PRESIDING JUSTICE EGAN

delivered the opinion of the court:

This appeal involves the power of a school district to reject applications for tuition-free enrollment by children who are not residing with their natural parents. The trial judge upheld the “policy” (or rules) promulgated by the defendant, Board of Education of Oak Park and River Forest High School District 200, which was the basis of the defendant’s rejection of the application of the plaintiff, Israel S., to enroll in one of the defendant’s high schools. The plaintiff maintains that the defendant’s policy is contrary to State law; that he was denied due process and equal protection of the law; and that the defendant violated the Federal Civil Rights Act. 42 U.S.C. §1983 (1988).

On August 28, 1990, Deborah Owens, the plaintiff’s maternal aunt and a lawyer, filed a suit on the plaintiff’s behalf against the defendant in which she alleged the following.
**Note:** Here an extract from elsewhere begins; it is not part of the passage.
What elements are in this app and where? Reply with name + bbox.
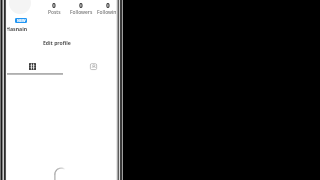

On August 20, 1990, the parents of Israel S. contacted Owens to tell her that Israel would be coming to reside with her permanently. Israel did come to reside with Owens shortly thereafter. Owens went to the defendant’s offices seeking to enroll Israel. She took a copy of her contract for a purchase of a home in Oak Park which was set for closing and transfer of possession on September 24, 1990; a copy of the plaintiff’s high school transcript; an immunization and health record; an “affidavit of residence” signed by the plaintiff’s father; an affidavit of residence signed by Owens stating that the transfer was not for school purposes; and a power of attorney signed by the plaintiff’s father, giving Owens complete educational and medical control over the plaintiff and appointing Owens his guardian “in the event one is needed.” Classes were due to start on August 27, 1990, and the plaintiff, who was a senior with plans to attend college, was unable to enroll in any public school. The defendant refused to allow the plaintiff to enroll on either a tuition or tuition-free basis.

The complaint asked that the defendant be enjoined from barring the plaintiff’s enrollment in the school on a tuition-free basis or on a tuition basis and for a determination that the plaintiff was a bona fide resident of Oak Park.

Concurrently with the complaint for injunction, Owens filed a motion for a temporary restraining order in which Owens swore to the following. She was told by the defendant’s residency director that the defendant’s rules required her to have legal guardianship of the plaintiff and to have a third-party professional or other governmental agency certify that Israel could not reside with his parents due to impossibility or extreme hardship and that, even if she did provide the defendant with a certification by someone else, the district “could determine that this third-party certification was insufficient.” When Owens informed the defendant’s director that she did not have legal custody or a third-party certification, she was told that she could not enroll Israel in the school.

Owens reminded the residency director that such restrictive policies had been ruled improper by Illinois courts and by the Illinois State' Board of Education. The director told her there was nothing he could do about it. She spoke to a member of the defendant’s law firm, who later informed her that the defendant continued to refuse the plaintiff’s enrollment.

Owens contacted the legal department of the Illinois State Board of Education (ISBE), which sent her various legal opinions and the ISBE’s recommended affidavit for establishing residency. An ISBE attorney also told her that the defendant could not exclude the plaintiff for the reasons ascribed and that he would tell that to the defendant’s attorney. On August 27, 1990, the ISBE lawyer told her that he did express the ISBE’s opinion to one of the defendant’s attorneys.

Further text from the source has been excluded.